His wardrobe will have the usual clothes of any other funky person (quote Gucci and Armani), except that it will be ten sizes smaller. A Barbie Doll would feel comfortable in the tank tops that he wears. Some of his jeans have huge holes in them to air the fuck out of his balls (possibly to ease the rash that comes from the friction that he experiences due to the lack of hair down there) He is not shy to show off his hairless skin to the world. The ripple-effect that he causes by wearing clothes big enough for a toddler resonates wherever he walks. People turn and look at him, admire him, mentally undress him, and think dirty thoughts about him. He realises this, and he loves the attention, pushing himself harder by wearing even smaller clothes. I reckon the tension in the fabric would send any apparatus used to measure it into the scrap bin.

His taste for men, well, only the old and ugly. And they must be blond, they must be white, they must be blue eyed. It doesn't matter if the person is balding or has wrinkles. I'm not sure if the ability to perform is a criteria, though I highly doubt it after seeing the men he's dated. They must be very committed purchasers of Sildenafil.

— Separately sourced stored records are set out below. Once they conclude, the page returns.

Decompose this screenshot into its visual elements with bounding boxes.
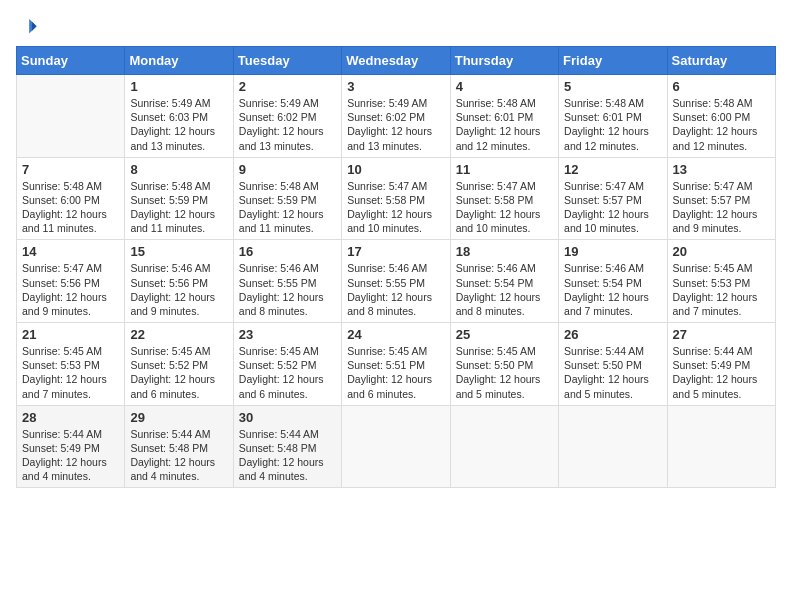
day-number: 14 — [22, 244, 119, 259]
calendar-cell: 2Sunrise: 5:49 AM Sunset: 6:02 PM Daylig… — [233, 75, 341, 158]
calendar-cell — [450, 405, 558, 488]
calendar-week-4: 21Sunrise: 5:45 AM Sunset: 5:53 PM Dayli… — [17, 323, 776, 406]
calendar-cell: 7Sunrise: 5:48 AM Sunset: 6:00 PM Daylig… — [17, 157, 125, 240]
calendar-cell: 9Sunrise: 5:48 AM Sunset: 5:59 PM Daylig… — [233, 157, 341, 240]
day-number: 6 — [673, 79, 770, 94]
calendar-cell: 20Sunrise: 5:45 AM Sunset: 5:53 PM Dayli… — [667, 240, 775, 323]
day-info: Sunrise: 5:48 AM Sunset: 6:01 PM Dayligh… — [564, 96, 661, 153]
calendar-header: SundayMondayTuesdayWednesdayThursdayFrid… — [17, 47, 776, 75]
calendar-cell: 18Sunrise: 5:46 AM Sunset: 5:54 PM Dayli… — [450, 240, 558, 323]
calendar-cell: 23Sunrise: 5:45 AM Sunset: 5:52 PM Dayli… — [233, 323, 341, 406]
day-info: Sunrise: 5:46 AM Sunset: 5:55 PM Dayligh… — [347, 261, 444, 318]
day-header-thursday: Thursday — [450, 47, 558, 75]
calendar-cell: 30Sunrise: 5:44 AM Sunset: 5:48 PM Dayli… — [233, 405, 341, 488]
calendar: SundayMondayTuesdayWednesdayThursdayFrid… — [16, 46, 776, 488]
day-number: 23 — [239, 327, 336, 342]
calendar-cell: 14Sunrise: 5:47 AM Sunset: 5:56 PM Dayli… — [17, 240, 125, 323]
day-info: Sunrise: 5:46 AM Sunset: 5:54 PM Dayligh… — [456, 261, 553, 318]
day-number: 4 — [456, 79, 553, 94]
header — [16, 16, 776, 38]
day-number: 10 — [347, 162, 444, 177]
day-number: 26 — [564, 327, 661, 342]
day-number: 20 — [673, 244, 770, 259]
day-info: Sunrise: 5:47 AM Sunset: 5:58 PM Dayligh… — [347, 179, 444, 236]
calendar-cell: 6Sunrise: 5:48 AM Sunset: 6:00 PM Daylig… — [667, 75, 775, 158]
calendar-cell: 19Sunrise: 5:46 AM Sunset: 5:54 PM Dayli… — [559, 240, 667, 323]
calendar-cell: 29Sunrise: 5:44 AM Sunset: 5:48 PM Dayli… — [125, 405, 233, 488]
calendar-cell: 25Sunrise: 5:45 AM Sunset: 5:50 PM Dayli… — [450, 323, 558, 406]
day-number: 2 — [239, 79, 336, 94]
day-info: Sunrise: 5:45 AM Sunset: 5:53 PM Dayligh… — [673, 261, 770, 318]
day-number: 8 — [130, 162, 227, 177]
calendar-cell — [17, 75, 125, 158]
day-info: Sunrise: 5:48 AM Sunset: 5:59 PM Dayligh… — [239, 179, 336, 236]
day-number: 15 — [130, 244, 227, 259]
calendar-cell: 28Sunrise: 5:44 AM Sunset: 5:49 PM Dayli… — [17, 405, 125, 488]
day-info: Sunrise: 5:44 AM Sunset: 5:49 PM Dayligh… — [22, 427, 119, 484]
day-info: Sunrise: 5:49 AM Sunset: 6:02 PM Dayligh… — [347, 96, 444, 153]
calendar-cell: 16Sunrise: 5:46 AM Sunset: 5:55 PM Dayli… — [233, 240, 341, 323]
calendar-cell: 1Sunrise: 5:49 AM Sunset: 6:03 PM Daylig… — [125, 75, 233, 158]
calendar-cell: 12Sunrise: 5:47 AM Sunset: 5:57 PM Dayli… — [559, 157, 667, 240]
day-header-monday: Monday — [125, 47, 233, 75]
calendar-week-3: 14Sunrise: 5:47 AM Sunset: 5:56 PM Dayli… — [17, 240, 776, 323]
day-number: 17 — [347, 244, 444, 259]
calendar-week-2: 7Sunrise: 5:48 AM Sunset: 6:00 PM Daylig… — [17, 157, 776, 240]
day-number: 27 — [673, 327, 770, 342]
day-number: 22 — [130, 327, 227, 342]
calendar-cell: 11Sunrise: 5:47 AM Sunset: 5:58 PM Dayli… — [450, 157, 558, 240]
calendar-cell: 21Sunrise: 5:45 AM Sunset: 5:53 PM Dayli… — [17, 323, 125, 406]
day-number: 12 — [564, 162, 661, 177]
day-number: 18 — [456, 244, 553, 259]
day-info: Sunrise: 5:47 AM Sunset: 5:57 PM Dayligh… — [673, 179, 770, 236]
day-header-tuesday: Tuesday — [233, 47, 341, 75]
day-number: 5 — [564, 79, 661, 94]
day-number: 13 — [673, 162, 770, 177]
logo — [16, 16, 38, 38]
day-info: Sunrise: 5:44 AM Sunset: 5:48 PM Dayligh… — [239, 427, 336, 484]
calendar-body: 1Sunrise: 5:49 AM Sunset: 6:03 PM Daylig… — [17, 75, 776, 488]
day-number: 29 — [130, 410, 227, 425]
day-info: Sunrise: 5:49 AM Sunset: 6:02 PM Dayligh… — [239, 96, 336, 153]
day-number: 11 — [456, 162, 553, 177]
day-info: Sunrise: 5:48 AM Sunset: 6:00 PM Dayligh… — [673, 96, 770, 153]
calendar-cell: 10Sunrise: 5:47 AM Sunset: 5:58 PM Dayli… — [342, 157, 450, 240]
day-info: Sunrise: 5:47 AM Sunset: 5:56 PM Dayligh… — [22, 261, 119, 318]
day-number: 21 — [22, 327, 119, 342]
day-info: Sunrise: 5:49 AM Sunset: 6:03 PM Dayligh… — [130, 96, 227, 153]
day-header-sunday: Sunday — [17, 47, 125, 75]
day-header-wednesday: Wednesday — [342, 47, 450, 75]
svg-marker-1 — [32, 22, 36, 31]
day-number: 7 — [22, 162, 119, 177]
day-info: Sunrise: 5:48 AM Sunset: 5:59 PM Dayligh… — [130, 179, 227, 236]
day-info: Sunrise: 5:47 AM Sunset: 5:57 PM Dayligh… — [564, 179, 661, 236]
calendar-cell: 4Sunrise: 5:48 AM Sunset: 6:01 PM Daylig… — [450, 75, 558, 158]
day-info: Sunrise: 5:44 AM Sunset: 5:50 PM Dayligh… — [564, 344, 661, 401]
day-info: Sunrise: 5:44 AM Sunset: 5:49 PM Dayligh… — [673, 344, 770, 401]
day-number: 19 — [564, 244, 661, 259]
calendar-cell: 5Sunrise: 5:48 AM Sunset: 6:01 PM Daylig… — [559, 75, 667, 158]
calendar-cell — [559, 405, 667, 488]
day-number: 9 — [239, 162, 336, 177]
calendar-cell: 26Sunrise: 5:44 AM Sunset: 5:50 PM Dayli… — [559, 323, 667, 406]
calendar-cell: 15Sunrise: 5:46 AM Sunset: 5:56 PM Dayli… — [125, 240, 233, 323]
day-info: Sunrise: 5:48 AM Sunset: 6:00 PM Dayligh… — [22, 179, 119, 236]
calendar-cell: 17Sunrise: 5:46 AM Sunset: 5:55 PM Dayli… — [342, 240, 450, 323]
day-number: 28 — [22, 410, 119, 425]
calendar-cell — [342, 405, 450, 488]
day-info: Sunrise: 5:45 AM Sunset: 5:53 PM Dayligh… — [22, 344, 119, 401]
day-number: 25 — [456, 327, 553, 342]
day-number: 1 — [130, 79, 227, 94]
calendar-cell: 27Sunrise: 5:44 AM Sunset: 5:49 PM Dayli… — [667, 323, 775, 406]
day-header-friday: Friday — [559, 47, 667, 75]
calendar-cell: 22Sunrise: 5:45 AM Sunset: 5:52 PM Dayli… — [125, 323, 233, 406]
day-info: Sunrise: 5:45 AM Sunset: 5:51 PM Dayligh… — [347, 344, 444, 401]
day-number: 30 — [239, 410, 336, 425]
calendar-cell: 13Sunrise: 5:47 AM Sunset: 5:57 PM Dayli… — [667, 157, 775, 240]
day-info: Sunrise: 5:45 AM Sunset: 5:52 PM Dayligh… — [239, 344, 336, 401]
calendar-week-1: 1Sunrise: 5:49 AM Sunset: 6:03 PM Daylig… — [17, 75, 776, 158]
calendar-cell: 8Sunrise: 5:48 AM Sunset: 5:59 PM Daylig… — [125, 157, 233, 240]
day-info: Sunrise: 5:44 AM Sunset: 5:48 PM Dayligh… — [130, 427, 227, 484]
day-info: Sunrise: 5:45 AM Sunset: 5:50 PM Dayligh… — [456, 344, 553, 401]
day-info: Sunrise: 5:48 AM Sunset: 6:01 PM Dayligh… — [456, 96, 553, 153]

The potato queen will do anything to keep his old white man happy; even if it means wearing a size 8 when he's really a 9-and-a-half. The potato queen is oblivious to whatever the white man fantasizes; he is the receptive bottom and doesn't need to worry about such details.

Occasionally the potato queen comes across a white man who is so dazzled by his appearance and looks that the potato queen reciprocates the feelings and the two become inseparable fuck buddies, each feeding off each other's infatuations. And occasionally, the potato queen understands the need to move on, which he does with no fuss at all, because to him there's always going to be someone out there to pick him up.

After all, with his gorgeous looks and charming smile, who wouldn't?

Then again, he'll only choose the white ones, because that's all he will stomach.